Fig. 7. AGE-MD2 complexes in serum and cardiac tissues in diabetes.

a Levels of AGE products in heart tissues of type 1 mouse model of diabetes. C57BL/6 wild-type and MD2KO mice were made diabetic by streptozotocin. Heart tissues were harvested at 16 weeks and levels of AGE products were determined by ELISA [experimental groups are as described in Fig. 2; means ± SEM; n = 6 per group]. b Representative blots showing co-immunoprecipitation of MD2-AGE complexes in heart tissues from type 1 mouse model of diabetes. Tissues from WT-Con and WT-STZ mice at 16 weeks after confirmation of diabetes were examined [n = 6; two samples per group shown]. c MD2-AGE complexes were measured in serum of WT-Con and WT-STZ mice at 16 weeks [means ± SEM; n = 4]. d Levels of AGE products in heart tissues of type 2 mouse model of diabetes. Heart tissues from db/m (controls) and db/db (diabetic) mice were harvested at 16 weeks. AGE products were determined by ELISA [means ± SEM; n = 5 per group]. e Representative blots showing co-immunoprecipitation of MD2-AGE complexes in heart tissues from type 2 mouse model of diabetes [experimental groups are as shown in panel D; n = 6; two samples per group shown]. f MD2-AGE complexes were measured in serum of db/m and db/db mice at 16 weeks [means ± SEM; n = 5]. g Serum levels of AGE products in healthy human subjects and diabetic subjects with cardiomyopathy [Co = healthy subjects (n = 8), DCM = diabetic subjects with cardiomyopathy (n = 9); means ± SEM]. h Representative blots showing AGE-MD2 complexes in human blood mononuclear cells isolated from healthy subjects (Con) and diabetic subjects (n = 6; two samples per group shown). i MD2-AGE complexes in serum samples from human subjects [means ± SEM; n = 3 per group]. Source data are provided as a Source Data file. P-values by one-way ANOVA in a followed by Tukey’s post hoc test are indicated. P-values by unpaired t test are indicated in c, d, f, g and i.

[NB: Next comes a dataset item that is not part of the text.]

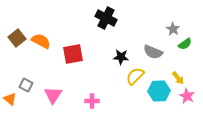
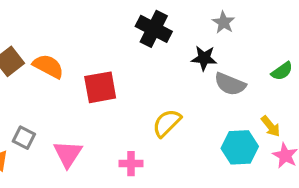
gray star: (173, 29) -> (224, 22), moved
black star: (121, 57) -> (204, 58), moved
yellow semicircle: (135, 76) -> (167, 123), moved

Fig. 8. Working model of AGE-induced MD2-TLR4 activation in diabetes.

Schematic illustration showing the key findings of the study. High levels of glucose generate AGE products in the extracellular environment. AGE products bind directly to MD2 and lead to activation of the immune signaling complex MD2-TLR4. Intracellular adaptor proteins such as myeloid differentiation primary response protein-88 (MyD88) are recruited to AGE-MD2-TLR4 complex. TLR4 then leads to activation of mitogen-activated protein kinase (MAPK) and NF-κB signaling pathways, and regulation of genes involved in inflammatory and tissue remodeling responses.